Word 3: TMC count of Falling Edge at input 0 (FE0). The format used is shown below:

bits 0-4 = TMC count of falling edge
bit 5 = channel edge tag (1 = valid falling edge, 0 = no falling edge)
bits 6-7 = not used, always 0.

Word 4: TMC count of rising edge at input 1 (RE1); same format as RE0, except bit 7 is always 0.

Word 5: TMC count of falling edge at input 1 (FE1); same format as FE0.

Word 6: TMC count of rising edge at input 2 (RE2); same format as RE1.

Word 7: TMC count of falling edge at input 2 (FE2); same format as FE1.

Word 8: TMC count of rising edge at input 3 (RE3); same format as RE1.

Word 9: TMC count of falling edge at input 3 (FE3); same format as FE1.

1 24.00 ns if the CPLD clock is exactly 41666666.67 Hz. The actual CPLD frequency of each card is usually tuned within 30 Hz of the target frequency of 41666667 Hz. Generally, an Hz drift from the target CPLD frequency result in accuracy errors of up to n*24 ns. For example, a 30 Hz drift means that the accuracy time error has a range of 720 ns if exactly 24.00 ns are assumed for a CPLD clock tick time. It is reasonable to assume that an error within 1000 ns is acceptable for a school network if the schools are more than 1 mile apart from each other.

The CPLD clock frequency fluctuates slightly over time, de-pending on temperature changes and oscillator ageing drifts. Therefore, in order to achieve high accuracy (50 ns) in computing the absolute trigger times, you need to poll the current CPLD frequency at a regular basis (say once every 5 minutes) with command DG (Display GPS data). If the event rate is high enough (at least 1 event per 100 seconds), the CPLD frequency can be computed from the 1PPS counter numbers of consecutive events.

Word 10: A 32-bit CPLD count of the most recent 1PPS (1 pulse per second) time mark from the GPS receiver. This hex word ranges from 00000000...FFFFFFFF and has a resolution of 24 ns just like word 1

Word 11: UTC time of most recent GPS re-ceiver data update. Although one update is sent each second, it is asynchronous with the 1PPS pulse. The format used is shown below:

HHMMSS.mmm
where: HH = hour [00...23]
MM = minute [00...59]
SS = second [00...59]
mmm = millisecond [000...999]

Word 12: UTC date of most recent GPS re-ceiver data update. The format used is shown below:

ddmmyy
where: dd = day of month [01...31]
mm = month [01...12]
yy = year [00...99]
e.g. 03=2003]

Word 13: A GPS valid/invalid flag.
A = valid (GPS data OK),
V = invalid (insufficient satellite lock for 3-D positioning, or GPS receiver is in initializing phase); time data might be OK if number of GPS satellites is 3 or more and previous GPS status was "A" (valid) within the last minute.
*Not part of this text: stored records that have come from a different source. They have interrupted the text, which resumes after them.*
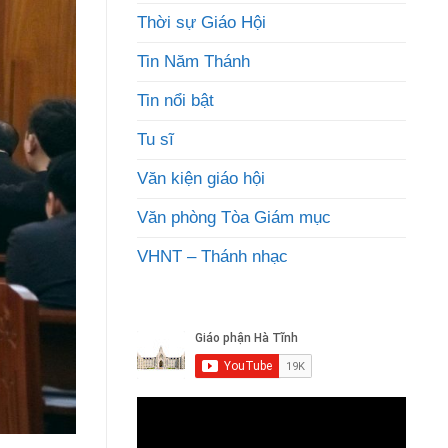
Thời sự Giáo Hội
Tin Năm Thánh
Tin nổi bật
Tu sĩ
Văn kiện giáo hội
Văn phòng Tòa Giám mục
VHNT – Thánh nhạc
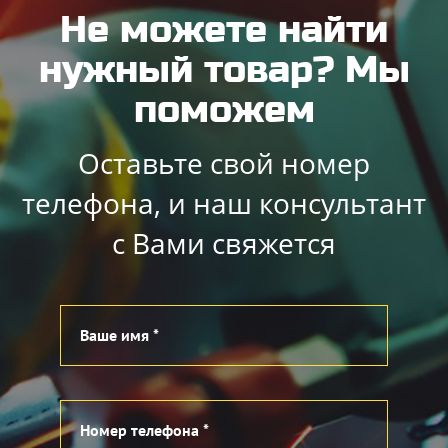
Не можете найти
нужный товар? Мы
поможем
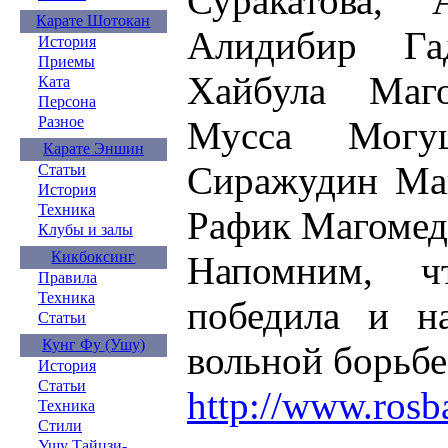
Суракатова, 
Карате Шотокан
Алидибир Га
История
Приемы
Хайбула Маг
Ката
Персона
Разное
Мусса Могу
Карате Эншин
Сиражудин Ма
Статьи
История
Техника
Рафик Магомед
Клубы и залы
Кикбоксинг
Напомним, ч
Правила
Техника
победила и 
Статьи
Кунг Фу (Ушу)
вольной борьбе
История
Статьи
http://www.rosb
Техника
Стили
Ушу Тайцзи-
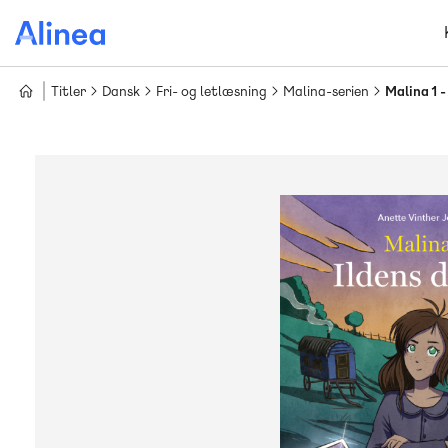
Gå
til
hovedindhold
Titler
Dansk
Fri- og letlæsning
Malina-serien
Malina 1 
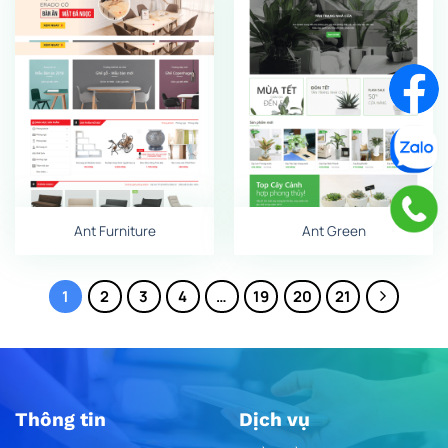
Ant Furniture
Ant Green
1
2
3
4
…
19
20
21
Thông tin
Dịch vụ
Word 14: The number of GPS satellites visible for time and position information. This is a decimal number between 00...12.

Word 15: This hex word is a DAQ status flag. The format used is shown below:

bit 0: 0 = OK
1 = 1PPS interrupt pending (Warning flag: If DAQ card is busy, then 1PPS count might lag be-hind or get mismatched.)
bit 1: 0 = OK
1 = trigger interrupt pending (pos-sibly high trigger rate; if con-tinues, then data might be cor-rupted.)
bit 2: 0 = OK
1 = GPS data possibly corrupted while DAQ uC was/is busy.
bit 3: 0 = OK
1 = Current or last 1PPS rate is not within 41666666 50 CPLD clock tick.s (This is a result of a GPS glitch, the DAQ uC being busy, or the CPLD oscillator not tuned correctly.)
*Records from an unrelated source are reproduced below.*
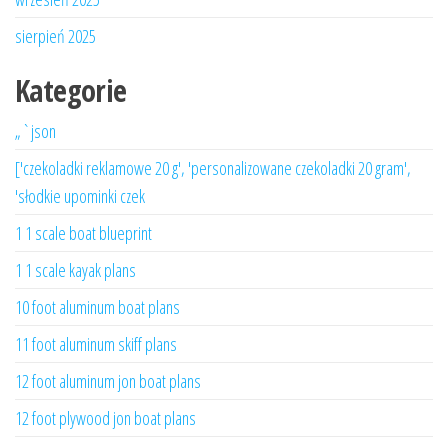
sierpień 2025
Kategorie
„`json
['czekoladki reklamowe 20 g', 'personalizowane czekoladki 20 gram',
'słodkie upominki czek
1 1 scale boat blueprint
1 1 scale kayak plans
10 foot aluminum boat plans
11 foot aluminum skiff plans
12 foot aluminum jon boat plans
12 foot plywood jon boat plans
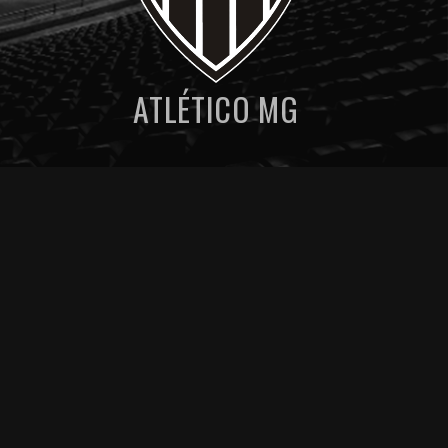
ATLÉTICO MG
MENU DE NAVEGAÇAO
POSSÍVEIS ESCALAÇÕES
ESTATÍSTICAS PRÉ JOGO
Artigos relacionados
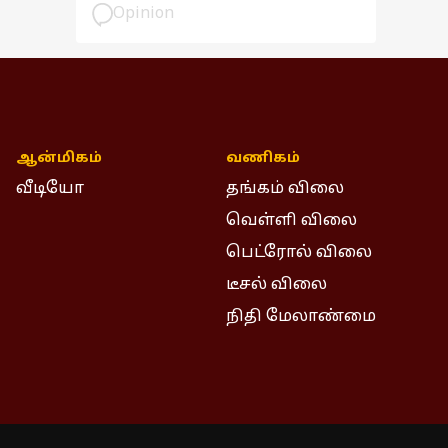
பார்வை
Opinion
ஆன்மிகம்
வணிகம்
வீடியோ
தங்கம் விலை
வெள்ளி விலை
பெட்ரோல் விலை
டீசல் விலை
நிதி மேலாண்மை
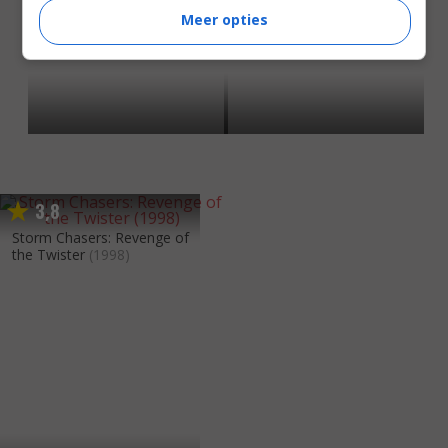
Meer opties
3
8
,
Storm Chasers: Revenge of
the Twister
(1998)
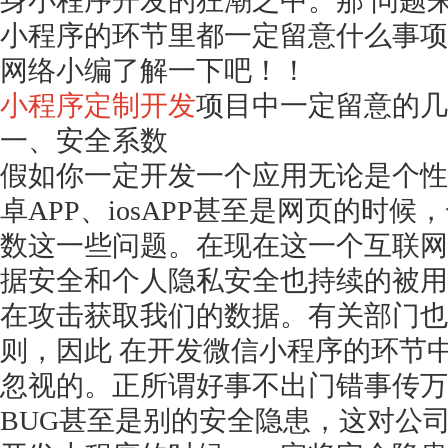
身小程序开发的狂潮之中。那
问题
小程序的环节里都一定留意什么事项
网络小编了解一下吧！！
小程序定制开发
项目中一定留意的几
一、安全系数
假如你一定开发一个应用无论是个性
卓
APP、iosAPP甚至是网页的时
数这一些问题。在现在这一个互联网
据安全和个人隐私安全也持续的被用
在攻击获取我们的数据。有关部门也
则，因此 在开发微信小程序的环节
忽视的。正所谓好事不出门错事传万
BUG甚至是别的安全隐患，这对公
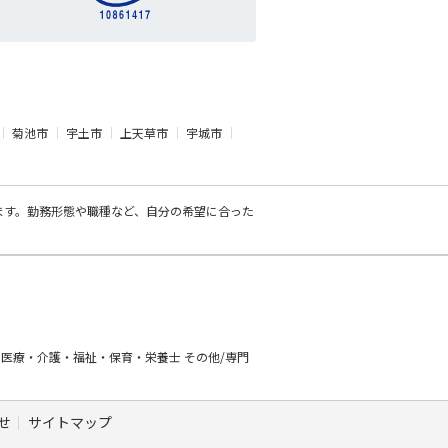
菊池市
宇土市
上天草市
宇城市
ます。勤務形態や職種など、自分の希望に合った
ー
医療・介護・福祉・保育・栄養士
その他/専門
せ
サイトマップ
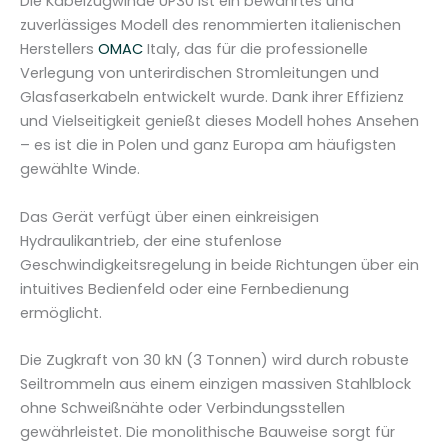
Die Kabelzugwinde UP30 ist ein bewährtes und
g
zuverlässiges Modell des renommierten italienischen
e
Herstellers
OMAC
Italy, das für die professionelle
Verlegung von unterirdischen Stromleitungen und
Glasfaserkabeln entwickelt wurde. Dank ihrer Effizienz
und Vielseitigkeit genießt dieses Modell hohes Ansehen
– es ist die in Polen und ganz Europa am häufigsten
gewählte Winde.
Das Gerät verfügt über einen einkreisigen
Hydraulikantrieb, der eine stufenlose
Geschwindigkeitsregelung in beide Richtungen über ein
intuitives Bedienfeld oder eine Fernbedienung
ermöglicht.
Die Zugkraft von 30 kN (3 Tonnen) wird durch robuste
Seiltrommeln aus einem einzigen massiven Stahlblock
ohne Schweißnähte oder Verbindungsstellen
gewährleistet. Die monolithische Bauweise sorgt für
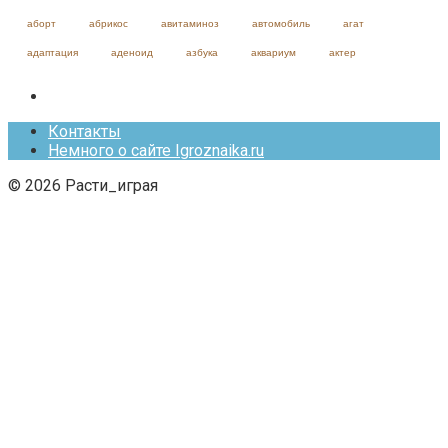
аборт
абрикос
авитаминоз
автомобиль
агат
адаптация
аденоид
азбука
аквариум
актер
Контакты
Немного о сайте Igroznaika.ru
© 2026 Расти_играя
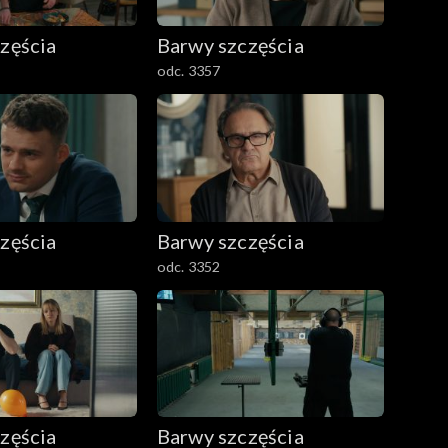
zęścia
Barwy szczęścia
odc. 3357
zęścia
Barwy szczęścia
odc. 3352
zęścia
Barwy szczęścia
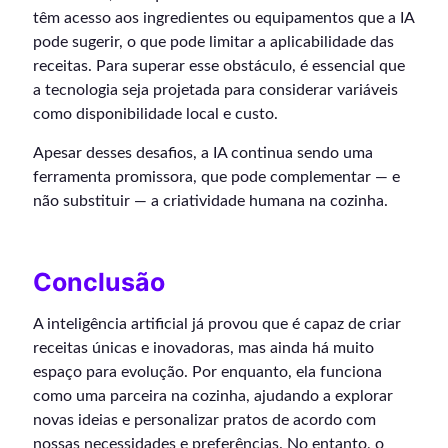
têm acesso aos ingredientes ou equipamentos que a IA
pode sugerir, o que pode limitar a aplicabilidade das
receitas. Para superar esse obstáculo, é essencial que
a tecnologia seja projetada para considerar variáveis
como disponibilidade local e custo.
Apesar desses desafios, a IA continua sendo uma
ferramenta promissora, que pode complementar — e
não substituir — a criatividade humana na cozinha.
Conclusão
A inteligência artificial já provou que é capaz de criar
receitas únicas e inovadoras, mas ainda há muito
espaço para evolução. Por enquanto, ela funciona
como uma parceira na cozinha, ajudando a explorar
novas ideias e personalizar pratos de acordo com
nossas necessidades e preferências. No entanto, o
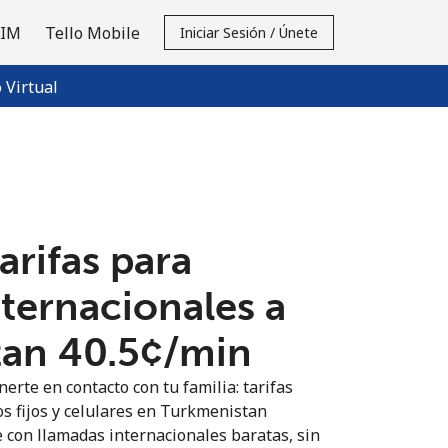
SIM
Tello Mobile
Iniciar Sesión / Únete
Virtual
tarifas para
nternacionales a
an ⁦40.5¢⁩/min
erte en contacto con tu familia: tarifas
os fijos y celulares en Turkmenistan
 con llamadas internacionales baratas, sin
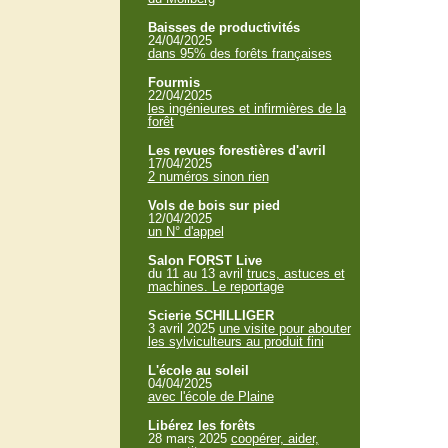
Baisses de productivités
24/04/2025
dans 95% des forêts françaises
Fourmis
22/04/2025
les ingénieures et infirmières de la
forêt
Les revues forestières d'avril
17/04/2025
2 numéros sinon rien
Vols de bois sur pied
12/04/2025
un N° d'appel
Salon FORST Live
du 11 au 13 avril
trucs, astuces et
machines. Le reportage
Scierie SCHILLIGER
3 avril 2025
une visite pour abouter
les sylviculteurs au produit fini
L'école au soleil
04/04/2025
avec l'école de Plaine
Libérez les forêts
28 mars 2025
coopérer, aider,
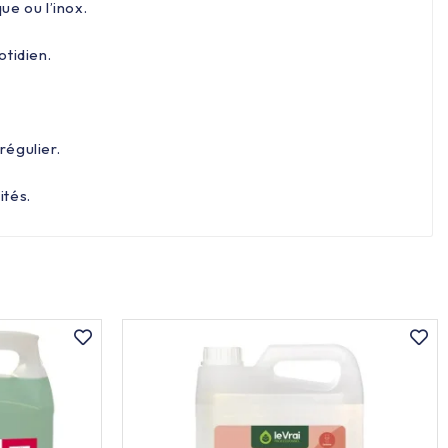
e ou l’inox.
otidien.
régulier.
ités.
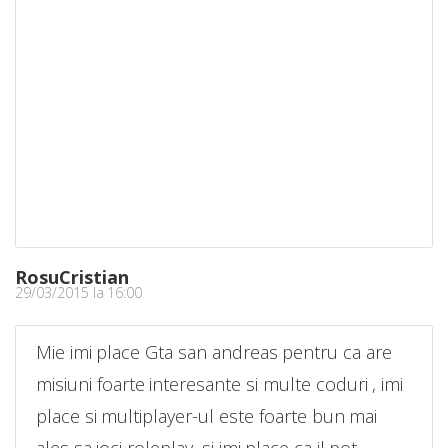
RosuCristian
29/03/2015 la 16:00
Mie imi place Gta san andreas pentru ca are
misiuni foarte interesante si multe coduri , imi
place si multiplayer-ul este foarte bun mai
ales sa joci roleplay ,si imi place ca il pot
Word 16: The time delay in milliseconds between the 1PPS pulse and the GPS data interrupt. A positive number means 1PPS pulse is ahead of GPS data, and negative number means GPS data is ahead of 1PPS. To get the actual GPS time to the nearest second, round (word 11 + word 16/1000) to nearest full second. This gives the actual GPS time at the last 1PPS pulse. (The same uncertainty comments apply here as in word 1.)